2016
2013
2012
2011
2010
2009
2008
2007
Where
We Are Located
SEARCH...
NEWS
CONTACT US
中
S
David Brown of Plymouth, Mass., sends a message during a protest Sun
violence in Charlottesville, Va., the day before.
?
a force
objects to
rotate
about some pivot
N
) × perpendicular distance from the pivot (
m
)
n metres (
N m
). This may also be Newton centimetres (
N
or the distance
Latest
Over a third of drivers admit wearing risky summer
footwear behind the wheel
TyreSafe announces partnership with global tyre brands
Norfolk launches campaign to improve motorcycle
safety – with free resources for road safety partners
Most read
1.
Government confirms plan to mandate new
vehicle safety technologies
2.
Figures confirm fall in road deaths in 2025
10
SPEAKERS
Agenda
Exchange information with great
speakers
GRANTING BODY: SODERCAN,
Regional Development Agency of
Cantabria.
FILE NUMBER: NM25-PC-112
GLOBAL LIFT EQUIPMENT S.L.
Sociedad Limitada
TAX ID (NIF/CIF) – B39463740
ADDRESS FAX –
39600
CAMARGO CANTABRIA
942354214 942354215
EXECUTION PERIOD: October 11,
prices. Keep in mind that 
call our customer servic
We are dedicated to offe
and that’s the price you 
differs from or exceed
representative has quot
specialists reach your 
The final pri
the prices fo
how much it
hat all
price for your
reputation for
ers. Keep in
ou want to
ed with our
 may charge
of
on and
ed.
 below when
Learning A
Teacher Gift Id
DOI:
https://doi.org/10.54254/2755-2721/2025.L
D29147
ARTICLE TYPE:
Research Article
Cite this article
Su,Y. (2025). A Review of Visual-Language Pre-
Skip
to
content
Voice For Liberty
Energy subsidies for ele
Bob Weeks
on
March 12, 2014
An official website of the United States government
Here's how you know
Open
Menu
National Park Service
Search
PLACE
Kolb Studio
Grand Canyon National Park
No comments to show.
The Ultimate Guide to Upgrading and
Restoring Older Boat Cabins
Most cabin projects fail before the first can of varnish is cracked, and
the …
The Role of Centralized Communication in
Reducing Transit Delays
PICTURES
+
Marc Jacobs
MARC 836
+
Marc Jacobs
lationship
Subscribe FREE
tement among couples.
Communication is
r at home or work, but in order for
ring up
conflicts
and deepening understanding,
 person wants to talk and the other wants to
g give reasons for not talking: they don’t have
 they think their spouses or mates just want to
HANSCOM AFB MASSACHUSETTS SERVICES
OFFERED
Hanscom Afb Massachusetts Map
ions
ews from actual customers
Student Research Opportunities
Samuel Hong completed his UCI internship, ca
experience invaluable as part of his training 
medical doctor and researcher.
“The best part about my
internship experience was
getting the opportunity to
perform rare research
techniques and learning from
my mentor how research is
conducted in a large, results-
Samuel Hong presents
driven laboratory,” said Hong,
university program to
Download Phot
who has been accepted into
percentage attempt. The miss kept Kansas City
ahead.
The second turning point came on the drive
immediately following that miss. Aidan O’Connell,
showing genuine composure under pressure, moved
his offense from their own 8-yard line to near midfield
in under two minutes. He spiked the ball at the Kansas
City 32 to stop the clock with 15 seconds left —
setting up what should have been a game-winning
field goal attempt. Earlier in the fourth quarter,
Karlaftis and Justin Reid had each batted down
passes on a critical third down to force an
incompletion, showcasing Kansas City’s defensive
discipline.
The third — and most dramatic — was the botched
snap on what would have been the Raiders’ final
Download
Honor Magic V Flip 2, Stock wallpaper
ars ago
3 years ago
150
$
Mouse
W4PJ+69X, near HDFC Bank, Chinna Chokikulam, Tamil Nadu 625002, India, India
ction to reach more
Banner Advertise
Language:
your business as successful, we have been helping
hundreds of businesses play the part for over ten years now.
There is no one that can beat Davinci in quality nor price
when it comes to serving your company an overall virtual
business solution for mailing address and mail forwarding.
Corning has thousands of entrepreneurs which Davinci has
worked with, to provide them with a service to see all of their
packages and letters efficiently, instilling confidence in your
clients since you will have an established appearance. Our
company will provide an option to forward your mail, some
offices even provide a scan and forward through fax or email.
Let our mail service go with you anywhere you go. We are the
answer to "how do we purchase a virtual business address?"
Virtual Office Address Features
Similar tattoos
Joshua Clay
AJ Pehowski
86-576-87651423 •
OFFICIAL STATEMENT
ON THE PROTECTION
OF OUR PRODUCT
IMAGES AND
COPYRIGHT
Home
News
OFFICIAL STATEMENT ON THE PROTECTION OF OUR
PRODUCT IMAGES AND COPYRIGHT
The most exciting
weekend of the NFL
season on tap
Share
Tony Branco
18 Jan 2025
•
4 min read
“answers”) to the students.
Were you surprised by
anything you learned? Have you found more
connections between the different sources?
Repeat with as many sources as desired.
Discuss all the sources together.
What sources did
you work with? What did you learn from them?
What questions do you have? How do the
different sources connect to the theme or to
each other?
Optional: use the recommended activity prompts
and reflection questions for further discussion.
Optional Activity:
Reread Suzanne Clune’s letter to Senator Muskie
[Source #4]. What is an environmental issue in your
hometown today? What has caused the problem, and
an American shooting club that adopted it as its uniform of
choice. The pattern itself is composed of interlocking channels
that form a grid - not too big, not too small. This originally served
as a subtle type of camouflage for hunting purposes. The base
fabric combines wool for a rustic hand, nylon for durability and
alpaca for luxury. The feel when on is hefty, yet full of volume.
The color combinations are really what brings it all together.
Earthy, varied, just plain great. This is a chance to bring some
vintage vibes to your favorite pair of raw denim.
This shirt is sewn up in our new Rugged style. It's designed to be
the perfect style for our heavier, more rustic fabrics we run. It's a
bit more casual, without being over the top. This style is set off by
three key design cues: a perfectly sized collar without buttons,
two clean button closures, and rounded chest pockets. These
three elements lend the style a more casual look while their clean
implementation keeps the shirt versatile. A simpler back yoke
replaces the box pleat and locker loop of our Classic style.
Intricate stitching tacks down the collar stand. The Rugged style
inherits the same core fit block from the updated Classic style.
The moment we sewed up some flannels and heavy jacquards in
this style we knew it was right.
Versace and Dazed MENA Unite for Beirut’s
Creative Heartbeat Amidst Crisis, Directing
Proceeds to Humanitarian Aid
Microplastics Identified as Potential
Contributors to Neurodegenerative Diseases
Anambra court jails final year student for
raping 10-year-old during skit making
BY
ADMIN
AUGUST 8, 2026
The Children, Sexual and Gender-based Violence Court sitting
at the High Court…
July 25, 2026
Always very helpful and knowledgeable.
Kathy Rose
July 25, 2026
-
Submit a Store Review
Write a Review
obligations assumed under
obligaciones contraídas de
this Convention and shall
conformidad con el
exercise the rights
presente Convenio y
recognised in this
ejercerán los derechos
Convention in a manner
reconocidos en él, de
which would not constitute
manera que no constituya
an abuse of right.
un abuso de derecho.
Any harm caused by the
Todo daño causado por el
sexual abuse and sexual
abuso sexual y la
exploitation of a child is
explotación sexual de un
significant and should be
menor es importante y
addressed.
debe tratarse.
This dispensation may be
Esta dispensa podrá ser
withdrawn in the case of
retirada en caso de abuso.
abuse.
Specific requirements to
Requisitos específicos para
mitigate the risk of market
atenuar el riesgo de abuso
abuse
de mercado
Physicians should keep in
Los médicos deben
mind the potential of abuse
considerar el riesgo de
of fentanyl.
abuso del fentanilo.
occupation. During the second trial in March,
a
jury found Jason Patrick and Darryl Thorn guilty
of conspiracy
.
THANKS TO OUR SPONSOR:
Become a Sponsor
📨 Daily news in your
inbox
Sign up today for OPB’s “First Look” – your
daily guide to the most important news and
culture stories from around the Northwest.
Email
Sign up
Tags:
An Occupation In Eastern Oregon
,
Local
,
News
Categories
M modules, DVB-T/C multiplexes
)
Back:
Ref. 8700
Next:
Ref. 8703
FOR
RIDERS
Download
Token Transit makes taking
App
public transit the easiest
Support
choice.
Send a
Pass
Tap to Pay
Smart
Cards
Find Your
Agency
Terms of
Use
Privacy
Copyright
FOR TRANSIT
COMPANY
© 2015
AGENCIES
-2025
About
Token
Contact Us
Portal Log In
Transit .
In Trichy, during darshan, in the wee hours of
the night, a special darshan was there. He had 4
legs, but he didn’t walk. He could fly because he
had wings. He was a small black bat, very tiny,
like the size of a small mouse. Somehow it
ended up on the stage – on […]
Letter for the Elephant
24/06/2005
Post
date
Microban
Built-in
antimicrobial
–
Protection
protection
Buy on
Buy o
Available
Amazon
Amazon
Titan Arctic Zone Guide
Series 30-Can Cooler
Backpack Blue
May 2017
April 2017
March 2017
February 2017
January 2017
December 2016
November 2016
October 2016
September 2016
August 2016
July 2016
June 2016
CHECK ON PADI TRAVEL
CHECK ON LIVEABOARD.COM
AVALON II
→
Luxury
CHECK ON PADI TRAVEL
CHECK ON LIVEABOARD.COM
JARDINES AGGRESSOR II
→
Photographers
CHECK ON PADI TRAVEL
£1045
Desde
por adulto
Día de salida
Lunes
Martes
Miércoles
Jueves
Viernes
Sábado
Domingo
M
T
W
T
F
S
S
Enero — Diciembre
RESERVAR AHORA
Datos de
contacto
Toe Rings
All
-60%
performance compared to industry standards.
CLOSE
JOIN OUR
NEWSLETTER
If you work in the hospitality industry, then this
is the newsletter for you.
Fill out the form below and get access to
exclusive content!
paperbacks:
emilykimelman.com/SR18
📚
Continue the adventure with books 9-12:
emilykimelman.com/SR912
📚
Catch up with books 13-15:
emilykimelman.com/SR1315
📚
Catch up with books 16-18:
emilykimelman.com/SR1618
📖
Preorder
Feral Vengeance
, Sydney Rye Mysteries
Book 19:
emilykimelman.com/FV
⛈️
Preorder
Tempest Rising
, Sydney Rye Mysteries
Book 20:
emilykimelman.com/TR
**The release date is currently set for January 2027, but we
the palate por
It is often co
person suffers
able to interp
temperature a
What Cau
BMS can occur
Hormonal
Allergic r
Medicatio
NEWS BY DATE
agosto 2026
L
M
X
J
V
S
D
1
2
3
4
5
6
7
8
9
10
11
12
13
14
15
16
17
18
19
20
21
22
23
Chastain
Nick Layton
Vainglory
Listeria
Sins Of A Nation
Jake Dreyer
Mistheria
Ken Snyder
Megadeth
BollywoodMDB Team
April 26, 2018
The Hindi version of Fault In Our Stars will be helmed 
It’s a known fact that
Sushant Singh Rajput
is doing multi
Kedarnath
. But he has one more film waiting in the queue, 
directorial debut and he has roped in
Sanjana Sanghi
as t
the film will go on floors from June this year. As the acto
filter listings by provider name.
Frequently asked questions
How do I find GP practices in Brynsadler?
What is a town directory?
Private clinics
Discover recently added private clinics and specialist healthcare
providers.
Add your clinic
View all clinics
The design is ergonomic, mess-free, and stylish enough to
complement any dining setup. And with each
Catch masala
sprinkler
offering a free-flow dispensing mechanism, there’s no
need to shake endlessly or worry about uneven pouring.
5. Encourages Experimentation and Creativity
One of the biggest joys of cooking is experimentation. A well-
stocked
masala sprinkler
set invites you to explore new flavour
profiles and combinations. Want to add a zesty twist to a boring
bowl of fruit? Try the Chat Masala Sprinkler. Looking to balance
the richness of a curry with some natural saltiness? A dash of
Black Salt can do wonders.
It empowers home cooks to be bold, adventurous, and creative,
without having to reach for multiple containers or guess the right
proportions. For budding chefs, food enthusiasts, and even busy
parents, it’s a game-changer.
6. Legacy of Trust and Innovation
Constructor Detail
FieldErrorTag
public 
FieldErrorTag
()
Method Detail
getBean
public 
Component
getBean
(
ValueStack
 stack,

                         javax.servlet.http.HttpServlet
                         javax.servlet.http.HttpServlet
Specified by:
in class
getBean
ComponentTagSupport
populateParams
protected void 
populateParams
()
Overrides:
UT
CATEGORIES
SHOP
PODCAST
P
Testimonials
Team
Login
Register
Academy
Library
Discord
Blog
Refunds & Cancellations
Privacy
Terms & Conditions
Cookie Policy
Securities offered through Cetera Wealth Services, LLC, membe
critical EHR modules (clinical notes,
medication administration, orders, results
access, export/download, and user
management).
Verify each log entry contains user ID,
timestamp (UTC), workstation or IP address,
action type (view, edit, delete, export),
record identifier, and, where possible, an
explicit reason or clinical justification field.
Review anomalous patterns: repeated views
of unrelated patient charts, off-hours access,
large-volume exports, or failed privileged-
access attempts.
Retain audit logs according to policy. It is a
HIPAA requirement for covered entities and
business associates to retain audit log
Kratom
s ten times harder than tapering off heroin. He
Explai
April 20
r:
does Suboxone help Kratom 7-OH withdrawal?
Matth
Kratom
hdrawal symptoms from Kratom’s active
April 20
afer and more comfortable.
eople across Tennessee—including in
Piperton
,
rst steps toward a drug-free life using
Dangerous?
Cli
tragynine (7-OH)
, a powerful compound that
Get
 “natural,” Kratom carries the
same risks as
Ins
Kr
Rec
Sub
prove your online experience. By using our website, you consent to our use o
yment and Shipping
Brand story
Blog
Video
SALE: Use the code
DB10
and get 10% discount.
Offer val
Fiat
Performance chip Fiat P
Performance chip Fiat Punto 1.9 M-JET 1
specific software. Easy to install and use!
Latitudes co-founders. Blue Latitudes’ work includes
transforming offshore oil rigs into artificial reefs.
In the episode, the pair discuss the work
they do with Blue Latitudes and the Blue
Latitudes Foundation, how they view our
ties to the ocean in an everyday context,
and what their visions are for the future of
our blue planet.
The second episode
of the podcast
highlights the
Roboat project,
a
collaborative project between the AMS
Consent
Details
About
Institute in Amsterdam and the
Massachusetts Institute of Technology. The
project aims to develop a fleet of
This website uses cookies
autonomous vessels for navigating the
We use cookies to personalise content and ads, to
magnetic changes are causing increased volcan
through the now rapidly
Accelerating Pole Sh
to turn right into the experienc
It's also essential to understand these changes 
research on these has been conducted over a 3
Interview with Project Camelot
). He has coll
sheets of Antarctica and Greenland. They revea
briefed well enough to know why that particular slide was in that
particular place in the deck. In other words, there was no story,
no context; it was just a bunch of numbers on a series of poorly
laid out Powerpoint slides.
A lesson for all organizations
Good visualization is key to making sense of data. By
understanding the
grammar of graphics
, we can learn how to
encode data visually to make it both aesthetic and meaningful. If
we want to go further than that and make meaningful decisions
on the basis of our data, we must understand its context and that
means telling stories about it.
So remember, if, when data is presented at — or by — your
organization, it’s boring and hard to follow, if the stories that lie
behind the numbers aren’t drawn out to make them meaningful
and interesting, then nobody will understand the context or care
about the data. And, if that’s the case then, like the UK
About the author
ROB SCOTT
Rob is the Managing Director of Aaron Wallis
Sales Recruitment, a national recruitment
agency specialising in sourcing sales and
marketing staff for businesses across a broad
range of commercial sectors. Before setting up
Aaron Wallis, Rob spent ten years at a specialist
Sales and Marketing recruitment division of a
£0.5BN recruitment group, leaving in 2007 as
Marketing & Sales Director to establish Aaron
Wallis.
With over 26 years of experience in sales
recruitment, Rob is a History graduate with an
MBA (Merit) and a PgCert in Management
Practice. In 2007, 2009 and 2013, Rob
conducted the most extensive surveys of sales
● ● ● ● ●
**Problem to solve:**
Ending with the line containing "footwear behind the wheel", please print exactly the lines of the material above from its first line onward, and nothing else.

**Solution for this problem:**
2016
2013
2012
2011
2010
2009
2008
2007
Where
We Are Located
SEARCH...
NEWS
CONTACT US
中
S
David Brown of Plymouth, Mass., sends a message during a protest Sun
violence in Charlottesville, Va., the day before.
?
a force
objects to
rotate
about some pivot
N
) × perpendicular distance from the pivot (
m
)
n metres (
N m
). This may also be Newton centimetres (
N
or the distance
Latest
Over a third of drivers admit wearing risky summer
footwear behind the wheel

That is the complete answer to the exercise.